Maps collating all published data from molecular surveillance of Pfdhfr and Pfdhps mutations (22) indicate 3 main foci of super-resistant parasites: 1 in northern Tanzania (26); a second in southwestern Uganda, Rwanda, and bordering areas of Democratic Republic of Congo (27–29); and a third in western Kenya (30). Prevalence of A581G also is high in Ethiopia and northern Sudan, where it again occurs as the Pfdhps triple-mutant allele SGEGA but in combination with a Pfdhfr double-mutant allele 51I-108N.

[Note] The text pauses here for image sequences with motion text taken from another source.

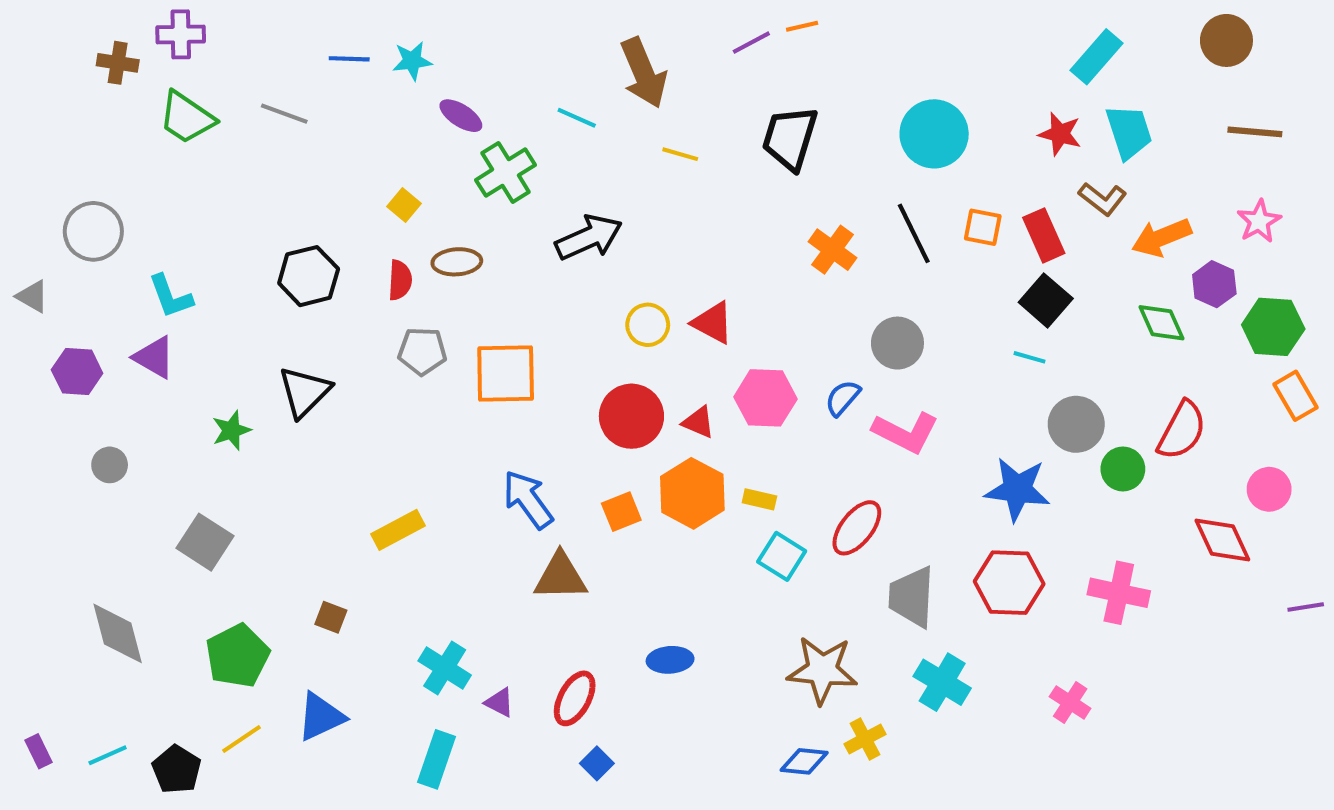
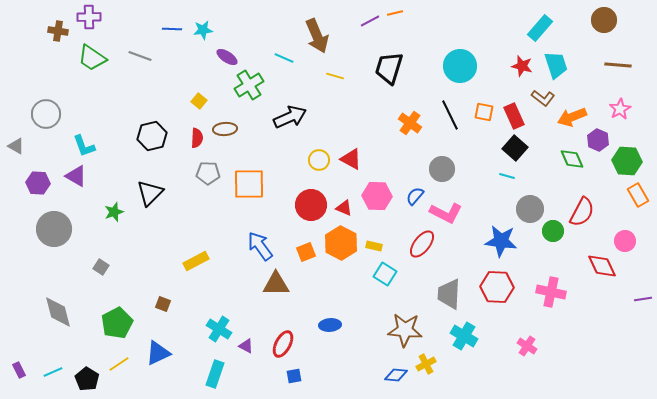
gray circle: (110, 465) -> (54, 229), size x2.0
red ellipse: (857, 528) -> (422, 244), moved
gray square: (205, 542) -> (101, 267), size x0.6
blue square: (597, 763) -> (294, 376), turned 35

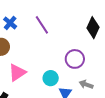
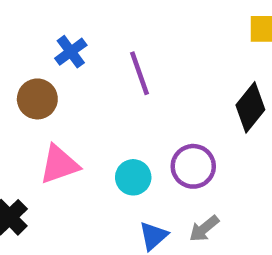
cyan circle: (51, 78) -> (133, 177), moved
gray arrow: (86, 84) -> (204, 229), turned -72

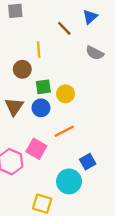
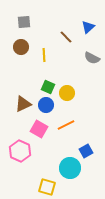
brown circle: (22, 69) -> (21, 47), moved
green square: (43, 87) -> (48, 87), turned 32
brown triangle: (14, 107) -> (23, 104), turned 30
pink square: (36, 149) -> (39, 129), moved

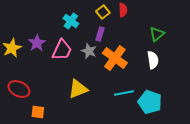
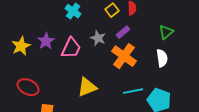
cyan cross: (71, 21) -> (73, 11), moved
purple rectangle: (100, 34) -> (123, 32), moved, turned 32
gray star: (89, 51) -> (98, 38), moved

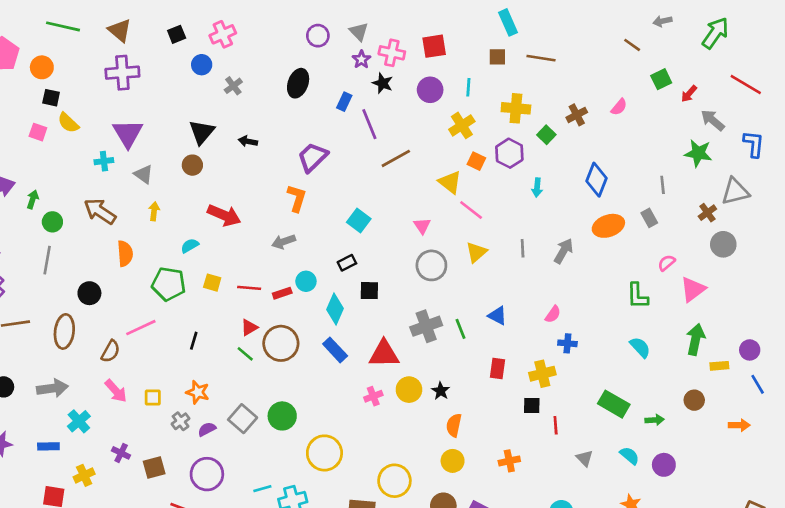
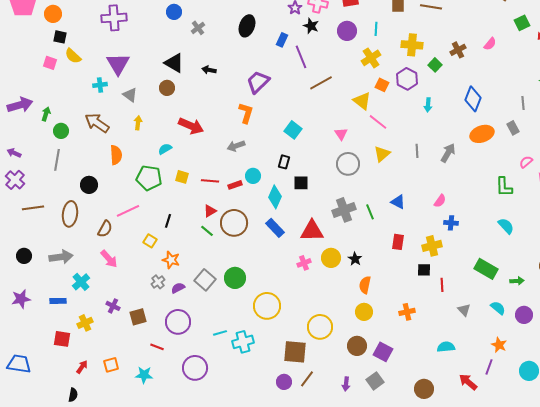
black triangle: (202, 132) -> (174, 63), turned -40
black rectangle: (347, 263) -> (284, 162), turned -48
yellow square: (153, 397) -> (150, 241), moved, turned 32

Assessments of microsatellite variation linked to Pfdhps have shown that limited microsatellite diversity flanking the SGEAA double mutants compared with the SAKAA wild types. Two SGEAA lineages were discovered in eastern Africa: 1 prevailing in northeastern Africa (Ethiopia and Sudan) and the other throughout southeastern Africa. Both lineages derived from independent ancestry (10). Here we apply the same approach, using the same microsatellite loci, to determine the ancestry and possible relationship between the double SGEAA and triple SGEGA alleles in Ethiopia, Uganda, and Tanzania. By focusing on microsatellite variation linked to Pfdhps, we can explore whether the emergence of the SP-IPT-threatening SGEGA triple mutants in Ethiopia, Uganda, and Tanzania derive from local SGEAA alleles or are being imported.